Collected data
══════

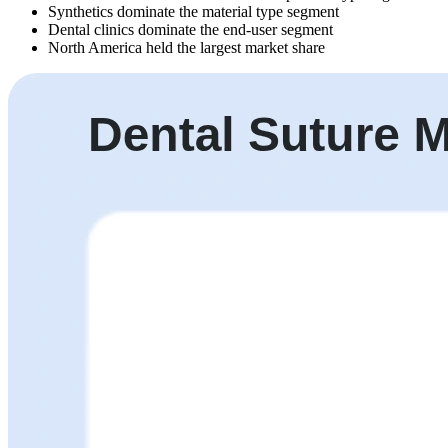
Synthetics dominate the material type segment
Dental clinics dominate the end-user segment
North America held the largest market share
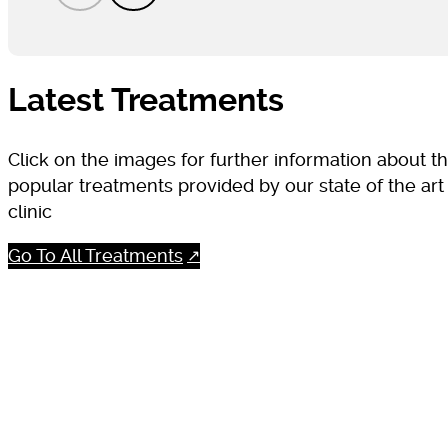
Latest Treatments
Click on the images for further information about t
popular treatments provided by our state of the art
clinic
Go To All Treatments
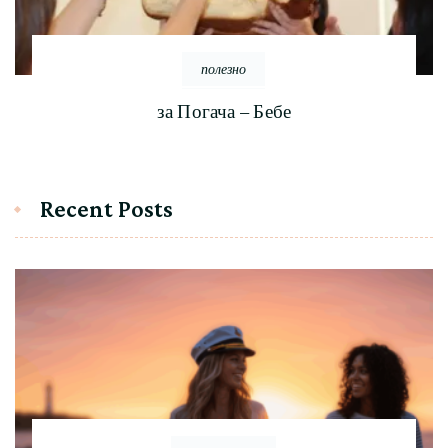
полезно
за Погача – Бебе
Recent Posts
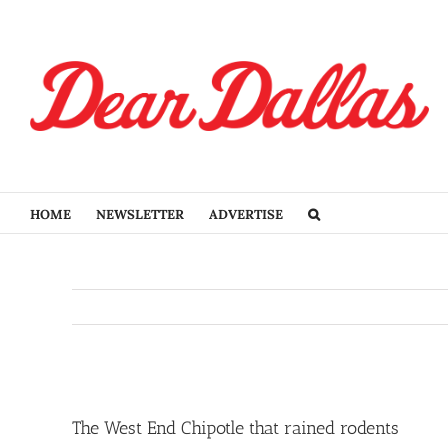
Skip
to
content
HOME
NEWSLETTER
ADVERTISE
View
Larger
The West End Chipotle that rained rodents
Image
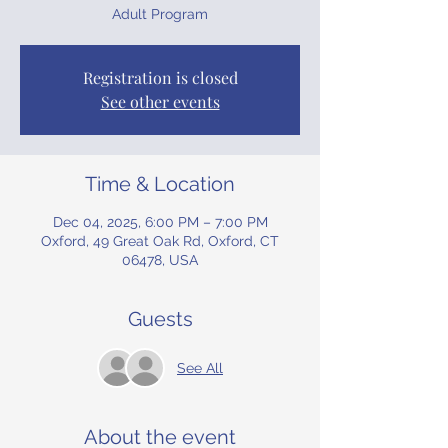
Adult Program
Registration is closed
See other events
Time & Location
Dec 04, 2025, 6:00 PM – 7:00 PM
Oxford, 49 Great Oak Rd, Oxford, CT
06478, USA
Guests
See All
About the event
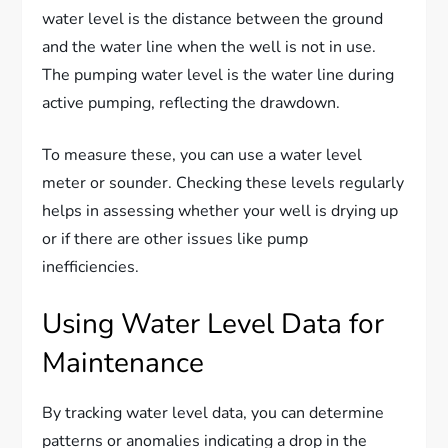
water level is the distance between the ground
and the water line when the well is not in use.
The pumping water level is the water line during
active pumping, reflecting the drawdown.
To measure these, you can use a water level
meter or sounder. Checking these levels regularly
helps in assessing whether your well is drying up
or if there are other issues like pump
inefficiencies.
Using Water Level Data for
Maintenance
By tracking water level data, you can determine
patterns or anomalies indicating a drop in the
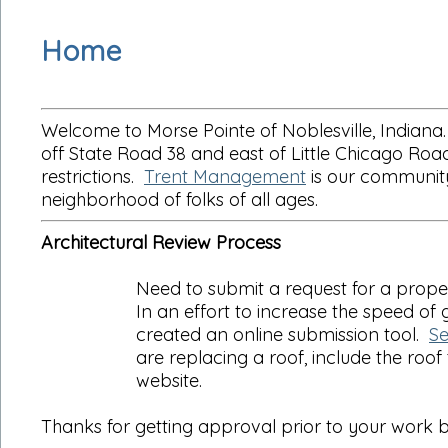
Home
Welcome to Morse Pointe of Noblesville, Indiana.
off State Road 38 and east of Little Chicago R
restrictions.
Trent Management
is our community
neighborhood of folks of all ages.
Architectural Review Process
Need to submit a request for a prop
In an effort to increase the speed o
created an online submission tool.
Se
are replacing a roof, include the roof
website.
Thanks for getting approval prior to your work b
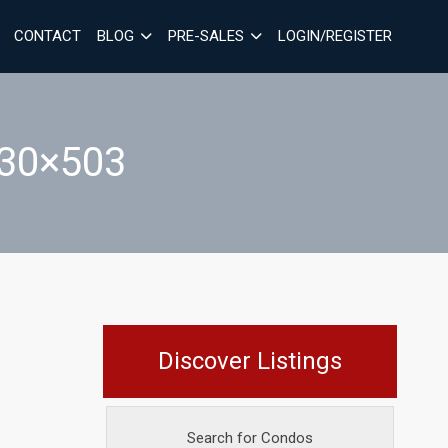
CONTACT
BLOG
PRE-SALES
LOGIN/REGISTER
30×503
Discover Listings
Search for Condos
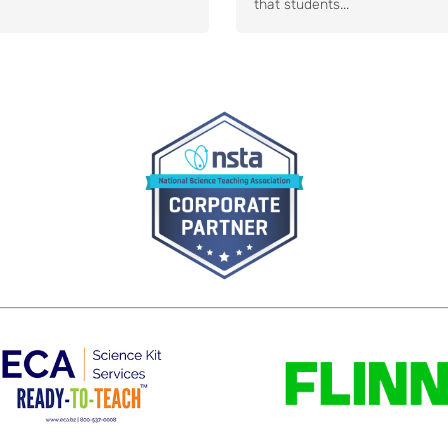
that students...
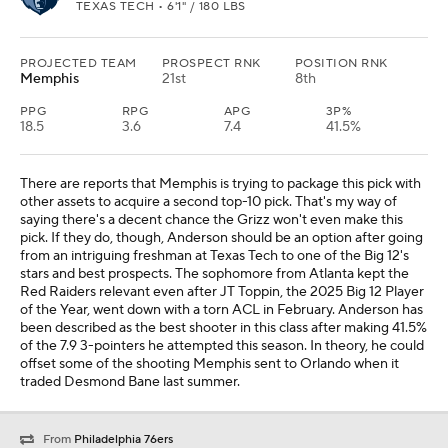
TEXAS TECH • 6'1" / 180 LBS
PROJECTED TEAM
PROSPECT RNK
POSITION RNK
Memphis
21st
8th
PPG
RPG
APG
3P%
18.5
3.6
7.4
41.5%
There are reports that Memphis is trying to package this pick with
other assets to acquire a second top-10 pick. That's my way of
saying there's a decent chance the Grizz won't even make this
pick. If they do, though, Anderson should be an option after going
from an intriguing freshman at Texas Tech to one of the Big 12's
stars and best prospects. The sophomore from Atlanta kept the
Red Raiders relevant even after JT Toppin, the 2025 Big 12 Player
of the Year, went down with a torn ACL in February. Anderson has
been described as the best shooter in this class after making 41.5%
of the 7.9 3-pointers he attempted this season. In theory, he could
offset some of the shooting Memphis sent to Orlando when it
traded Desmond Bane last summer.
From
Philadelphia 76ers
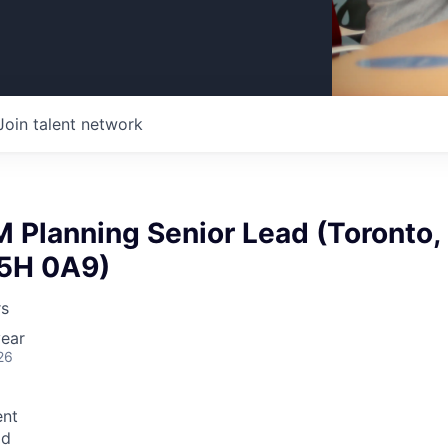
Join talent network
 Planning Senior Lead (Toronto,
5H 0A9)
rs
ear
26
nt
id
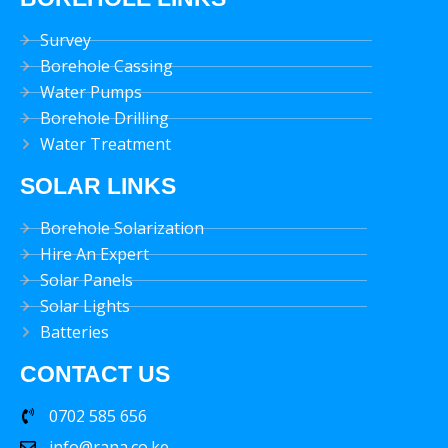
Survey
Borehole Cassing
Water Pumps
Borehole Drilling
Water Treatment
SOLAR LINKS
Borehole Solarization
Hire An Expert
Solar Panels
Solar Lights
Batteries
CONTACT US
0702 585 656
info@rana.co.ke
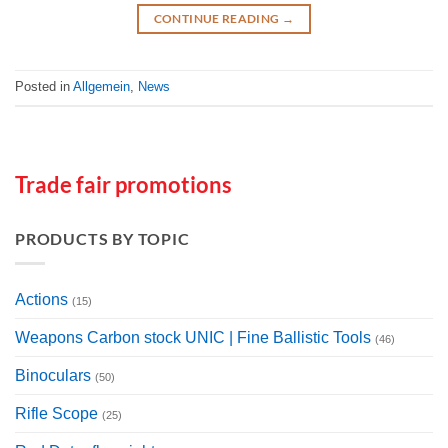
CONTINUE READING
→
Posted in
Allgemein
,
News
Trade fair promotions
PRODUCTS BY TOPIC
Actions
(15)
Weapons Carbon stock UNIC | Fine Ballistic Tools
(46)
Binoculars
(50)
Rifle Scope
(25)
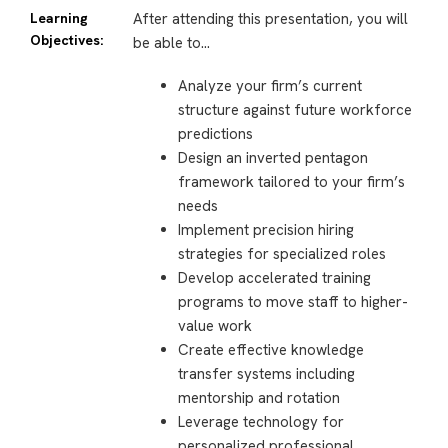
Learning
After attending this presentation, you will
Objectives:
be able to…
Analyze your firm’s current
structure against future workforce
predictions
Design an inverted pentagon
framework tailored to your firm’s
needs
Implement precision hiring
strategies for specialized roles
Develop accelerated training
programs to move staff to higher-
value work
Create effective knowledge
transfer systems including
mentorship and rotation
Leverage technology for
personalized professional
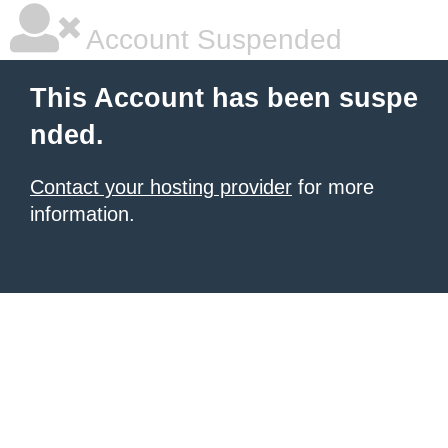
Account Suspended
This Account has been suspe
nded.
Contact your hosting provider
for more
information.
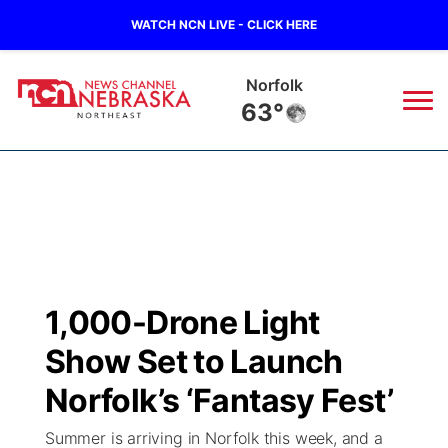
WATCH NCN LIVE - CLICK HERE
Norfolk
63°
News
▼
Local
Weather
▼
Wildfires
Current Conditions
Sportsnow
▼
1,000-Drone Light
Regional
Closings/Delays
Broadcast Schedule
94Rock
▼
Show Set to Launch
State
Submit Closing/Delay
NCN Player of the Game
Norfolk’s ‘Fantasy Fest’
Green Light Great Night
US92
▼
Summer is arriving in Norfolk this week, and a
Ag & Outdoor
Road Conditions
NCN Top Plays
94Rock Line Up
Green Light Great Night
Watch Live
▼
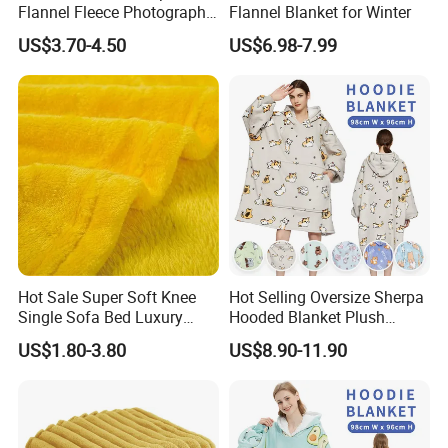
Flannel Fleece Photography
Flannel Blanket for Winter
Baby Milestone Blanket
US$3.70-4.50
US$6.98-7.99
Hot Sale Super Soft Knee
Hot Selling Oversize Sherpa
Single Sofa Bed Luxury
Hooded Blanket Plush
Large Soft Microplush
Fleece Hoodie Blanket for
US$1.80-3.80
US$8.90-11.90
Velvet Throw Fleece Blanket
Adult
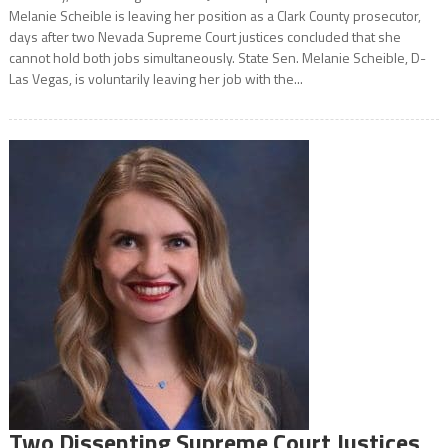
Melanie Scheible is leaving her position as a Clark County prosecutor,
days after two Nevada Supreme Court justices concluded that she
cannot hold both jobs simultaneously. State Sen. Melanie Scheible, D-
Las Vegas, is voluntarily leaving her job with the...
Two Dissenting Supreme Court Justices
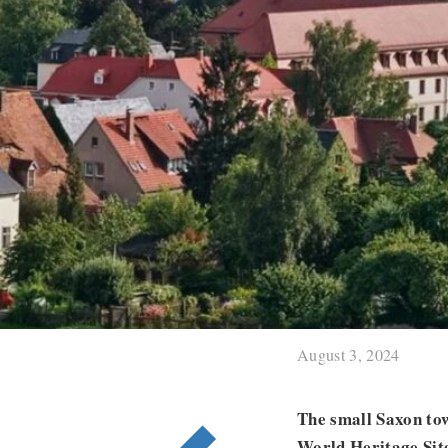
August 3, 2024
The small Saxon to
World Heritage Site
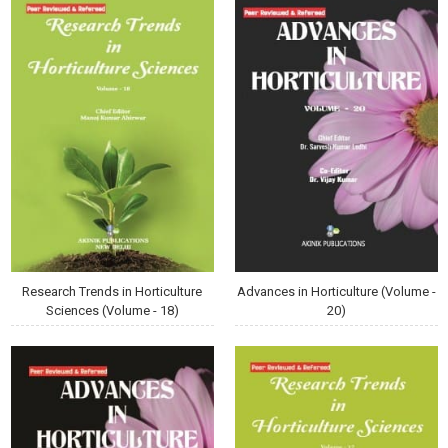
Research Trends in Horticulture
Advances in Horticulture (Volume -
Sciences (Volume - 18)
20)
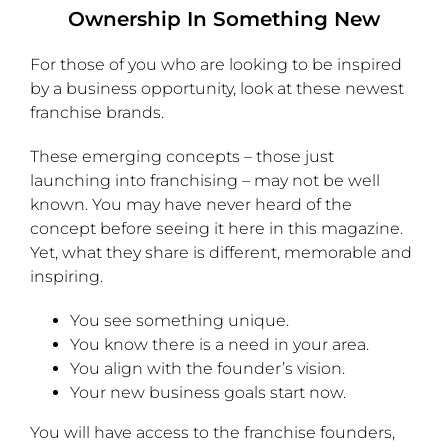
Ownership In Something New
For those of you who are looking to be inspired
by a business opportunity, look at these newest
franchise brands.
These emerging concepts – those just
launching into franchising – may not be well
known. You may have never heard of the
concept before seeing it here in this magazine.
Yet, what they share is different, memorable and
inspiring.
You see something unique.
You know there is a need in your area.
You align with the founder’s vision.
Your new business goals start now.
You will have access to the franchise founders,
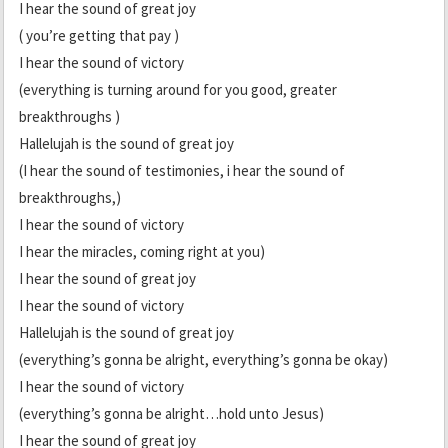
I hear the sound of great joy
( you’re getting that pay )
I hear the sound of victory
(everything is turning around for you good, greater
breakthroughs )
Hallelujah is the sound of great joy
(I hear the sound of testimonies, i hear the sound of
breakthroughs,)
I hear the sound of victory
I hear the miracles, coming right at you)
I hear the sound of great joy
I hear the sound of victory
Hallelujah is the sound of great joy
(everything’s gonna be alright, everything’s gonna be okay)
I hear the sound of victory
(everything’s gonna be alright…hold unto Jesus)
I hear the sound of great joy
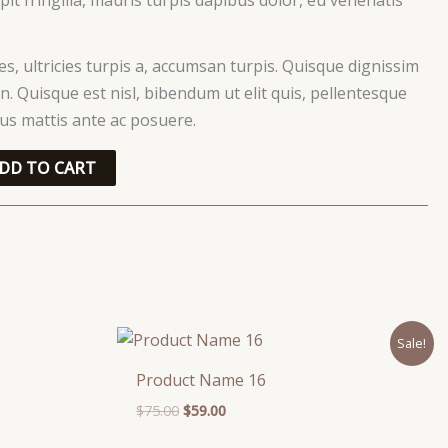
ces, ultricies turpis a, accumsan turpis. Quisque dignissim
. Quisque est nisl, bibendum ut elit quis, pellentesque
ctus mattis ante ac posuere.
DD TO CART
Original
Current
Sale!
price
price
was:
is:
Product Name 16
$75.00.
$59.00.
$
75.00
$
59.00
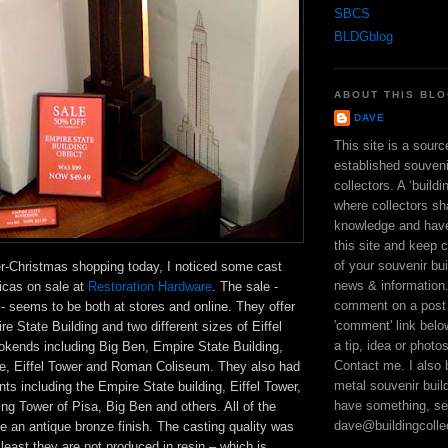
SBCS
BLDGblog
ABOUT THIS BL
DAVE
This site is a sour
established souveni
collectors. A ‘build
where collectors sh
knowledge and hav
this site and keep 
of your souvenir bui
er-Christmas shopping today, I noticed some cast
news & information
licas on sale at
Restoration Hardware
. The sale -
comment on a post 
- seems to be both at stores and online. They offer
'comment' link bel
re State Building and two different sizes of Eiffel
a tip, idea or photo
kends including Big Ben, Empire State Building,
Contact me. I also 
e, Eiffel Tower and Roman Coliseum. They also had
metal souvenir build
ts including the Empire State building, Eiffel Tower,
have something, se
ing Tower of Pisa, Big Ben and others. All of the
dave@buildingcolle
e an antique bronze finish. The casting quality was
 least they are not produced in resin – which is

══════

→ Task to complete:
The stretch above running from the line with "Two Dissenting Supreme Court Justices" through the line with "news & information" is all you should copy, exactly, leaving out the pictures.

→ Solved problem:
Two Dissenting Supreme Court Justices
August 3, 2024
The small Saxon to
World Heritage Site
Research Trends in Horticulture
Advances in Horticulture (Volume -
Sciences (Volume - 18)
20)
Ownership In Something New
For those of you who are looking to be inspired
by a business opportunity, look at these newest
franchise brands.
These emerging concepts – those just
launching into franchising – may not be well
known. You may have never heard of the
concept before seeing it here in this magazine.
Yet, what they share is different, memorable and
inspiring.
You see something unique.
You know there is a need in your area.
You align with the founder’s vision.
Your new business goals start now.
You will have access to the franchise founders,
I hear the sound of great joy
( you’re getting that pay )
I hear the sound of victory
(everything is turning around for you good, greater
breakthroughs )
Hallelujah is the sound of great joy
(I hear the sound of testimonies, i hear the sound of
breakthroughs,)
I hear the sound of victory
I hear the miracles, coming right at you)
I hear the sound of great joy
I hear the sound of victory
Hallelujah is the sound of great joy
(everything’s gonna be alright, everything’s gonna be okay)
I hear the sound of victory
(everything’s gonna be alright…hold unto Jesus)
I hear the sound of great joy
ces, ultricies turpis a, accumsan turpis. Quisque dignissim
. Quisque est nisl, bibendum ut elit quis, pellentesque
ctus mattis ante ac posuere.
DD TO CART
Original
Current
Sale!
price
price
was:
is:
Product Name 16
$75.00.
$59.00.
$
75.00
$
59.00
SBCS
BLDGblog
ABOUT THIS BL
DAVE
This site is a sour
established souveni
collectors. A ‘build
where collectors sh
knowledge and hav
this site and keep 
of your souvenir bui
er-Christmas shopping today, I noticed some cast
news & information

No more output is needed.